_WORK TO BE COMPLETED_
Go through the records below and set each one down exactly, leaving out any pictures.

_Page segmentation data_
....................

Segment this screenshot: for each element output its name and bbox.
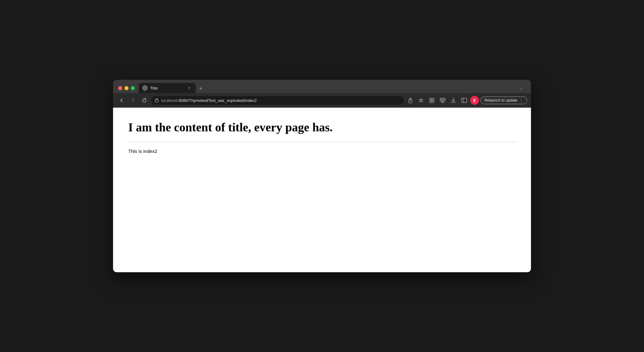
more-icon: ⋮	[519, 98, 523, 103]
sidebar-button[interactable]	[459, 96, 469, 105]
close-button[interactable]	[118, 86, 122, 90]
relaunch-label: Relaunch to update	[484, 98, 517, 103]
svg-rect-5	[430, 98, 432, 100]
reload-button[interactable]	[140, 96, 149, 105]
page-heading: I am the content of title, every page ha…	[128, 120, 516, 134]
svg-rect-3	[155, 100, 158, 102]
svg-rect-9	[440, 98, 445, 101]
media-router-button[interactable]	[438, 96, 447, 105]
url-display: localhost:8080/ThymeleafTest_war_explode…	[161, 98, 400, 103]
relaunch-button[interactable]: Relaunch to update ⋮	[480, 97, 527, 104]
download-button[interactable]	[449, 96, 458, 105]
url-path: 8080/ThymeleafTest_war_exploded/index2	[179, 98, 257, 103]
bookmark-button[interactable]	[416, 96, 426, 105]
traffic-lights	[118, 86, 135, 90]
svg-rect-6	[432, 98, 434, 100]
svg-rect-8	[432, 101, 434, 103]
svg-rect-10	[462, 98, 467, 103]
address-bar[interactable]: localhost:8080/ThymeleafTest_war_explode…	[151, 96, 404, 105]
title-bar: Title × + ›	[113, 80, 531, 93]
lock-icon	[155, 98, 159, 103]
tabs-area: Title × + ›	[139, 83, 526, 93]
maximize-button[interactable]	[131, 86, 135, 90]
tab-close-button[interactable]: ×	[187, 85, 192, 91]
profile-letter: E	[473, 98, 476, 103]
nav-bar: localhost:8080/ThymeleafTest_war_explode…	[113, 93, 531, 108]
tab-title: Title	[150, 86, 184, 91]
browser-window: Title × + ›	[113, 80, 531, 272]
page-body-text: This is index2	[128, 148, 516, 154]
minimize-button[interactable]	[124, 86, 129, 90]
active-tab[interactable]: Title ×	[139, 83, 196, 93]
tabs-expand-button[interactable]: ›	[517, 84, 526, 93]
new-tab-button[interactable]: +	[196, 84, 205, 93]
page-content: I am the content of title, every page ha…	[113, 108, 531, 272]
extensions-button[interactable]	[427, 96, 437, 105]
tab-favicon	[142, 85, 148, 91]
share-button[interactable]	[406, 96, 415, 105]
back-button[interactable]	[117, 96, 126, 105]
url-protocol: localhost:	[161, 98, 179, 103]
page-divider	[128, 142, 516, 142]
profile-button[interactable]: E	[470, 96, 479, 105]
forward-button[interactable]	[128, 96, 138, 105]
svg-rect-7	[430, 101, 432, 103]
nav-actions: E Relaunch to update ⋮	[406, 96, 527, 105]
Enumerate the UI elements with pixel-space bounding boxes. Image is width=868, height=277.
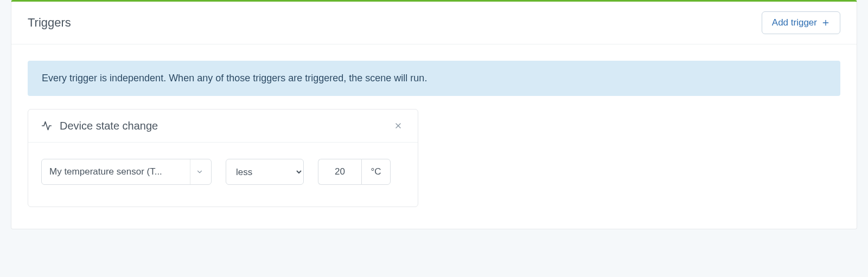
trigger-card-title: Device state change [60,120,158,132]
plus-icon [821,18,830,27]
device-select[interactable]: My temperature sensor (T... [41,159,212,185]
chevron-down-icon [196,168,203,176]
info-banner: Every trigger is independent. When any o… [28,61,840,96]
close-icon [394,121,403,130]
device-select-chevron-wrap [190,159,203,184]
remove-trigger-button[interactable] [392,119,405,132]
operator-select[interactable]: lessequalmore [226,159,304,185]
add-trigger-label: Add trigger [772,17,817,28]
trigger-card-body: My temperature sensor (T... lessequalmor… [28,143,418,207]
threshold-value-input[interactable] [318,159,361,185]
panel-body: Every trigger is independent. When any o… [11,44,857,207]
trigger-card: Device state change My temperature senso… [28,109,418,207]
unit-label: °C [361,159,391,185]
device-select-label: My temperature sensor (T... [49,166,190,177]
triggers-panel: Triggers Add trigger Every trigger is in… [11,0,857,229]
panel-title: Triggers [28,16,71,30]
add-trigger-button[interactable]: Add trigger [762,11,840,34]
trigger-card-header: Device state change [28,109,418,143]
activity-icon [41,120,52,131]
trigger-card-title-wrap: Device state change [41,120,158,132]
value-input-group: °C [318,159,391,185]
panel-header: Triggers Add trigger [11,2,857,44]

....................

_WRITTEN RESPONSE_
Segment this screenshot: for each element output its name and bbox.
more-icon: ⋮	[519, 98, 523, 103]
sidebar-button[interactable]	[459, 96, 469, 105]
close-button[interactable]	[118, 86, 122, 90]
relaunch-label: Relaunch to update	[484, 98, 517, 103]
svg-rect-5	[430, 98, 432, 100]
reload-button[interactable]	[140, 96, 149, 105]
page-heading: I am the content of title, every page ha…	[128, 120, 516, 134]
svg-rect-3	[155, 100, 158, 102]
svg-rect-9	[440, 98, 445, 101]
media-router-button[interactable]	[438, 96, 447, 105]
url-display: localhost:8080/ThymeleafTest_war_explode…	[161, 98, 400, 103]
relaunch-button[interactable]: Relaunch to update ⋮	[480, 97, 527, 104]
download-button[interactable]	[449, 96, 458, 105]
url-path: 8080/ThymeleafTest_war_exploded/index2	[179, 98, 257, 103]
bookmark-button[interactable]	[416, 96, 426, 105]
traffic-lights	[118, 86, 135, 90]
svg-rect-6	[432, 98, 434, 100]
svg-rect-8	[432, 101, 434, 103]
svg-rect-10	[462, 98, 467, 103]
address-bar[interactable]: localhost:8080/ThymeleafTest_war_explode…	[151, 96, 404, 105]
title-bar: Title × + ›	[113, 80, 531, 93]
lock-icon	[155, 98, 159, 103]
tabs-area: Title × + ›	[139, 83, 526, 93]
maximize-button[interactable]	[131, 86, 135, 90]
tab-close-button[interactable]: ×	[187, 85, 192, 91]
profile-letter: E	[473, 98, 476, 103]
nav-bar: localhost:8080/ThymeleafTest_war_explode…	[113, 93, 531, 108]
tab-title: Title	[150, 86, 184, 91]
browser-window: Title × + ›	[113, 80, 531, 272]
page-body-text: This is index2	[128, 148, 516, 154]
minimize-button[interactable]	[124, 86, 129, 90]
active-tab[interactable]: Title ×	[139, 83, 196, 93]
tabs-expand-button[interactable]: ›	[517, 84, 526, 93]
new-tab-button[interactable]: +	[196, 84, 205, 93]
page-content: I am the content of title, every page ha…	[113, 108, 531, 272]
extensions-button[interactable]	[427, 96, 437, 105]
tab-favicon	[142, 85, 148, 91]
share-button[interactable]	[406, 96, 415, 105]
back-button[interactable]	[117, 96, 126, 105]
url-protocol: localhost:	[161, 98, 179, 103]
page-divider	[128, 142, 516, 142]
profile-button[interactable]: E	[470, 96, 479, 105]
forward-button[interactable]	[128, 96, 138, 105]
svg-rect-7	[430, 101, 432, 103]
nav-actions: E Relaunch to update ⋮	[406, 96, 527, 105]
Enumerate the UI elements with pixel-space bounding boxes. Image is width=868, height=277.
trigger-card-title: Device state change [60,120,158,132]
plus-icon [821,18,830,27]
device-select[interactable]: My temperature sensor (T... [41,159,212,185]
chevron-down-icon [196,168,203,176]
info-banner: Every trigger is independent. When any o… [28,61,840,96]
close-icon [394,121,403,130]
device-select-chevron-wrap [190,159,203,184]
remove-trigger-button[interactable] [392,119,405,132]
operator-select[interactable]: lessequalmore [226,159,304,185]
add-trigger-label: Add trigger [772,17,817,28]
trigger-card-body: My temperature sensor (T... lessequalmor… [28,143,418,207]
threshold-value-input[interactable] [318,159,361,185]
panel-body: Every trigger is independent. When any o… [11,44,857,207]
trigger-card: Device state change My temperature senso… [28,109,418,207]
unit-label: °C [361,159,391,185]
device-select-label: My temperature sensor (T... [49,166,190,177]
triggers-panel: Triggers Add trigger Every trigger is in… [11,0,857,229]
panel-title: Triggers [28,16,71,30]
add-trigger-button[interactable]: Add trigger [762,11,840,34]
trigger-card-header: Device state change [28,109,418,143]
activity-icon [41,120,52,131]
trigger-card-title-wrap: Device state change [41,120,158,132]
value-input-group: °C [318,159,391,185]
panel-header: Triggers Add trigger [11,2,857,44]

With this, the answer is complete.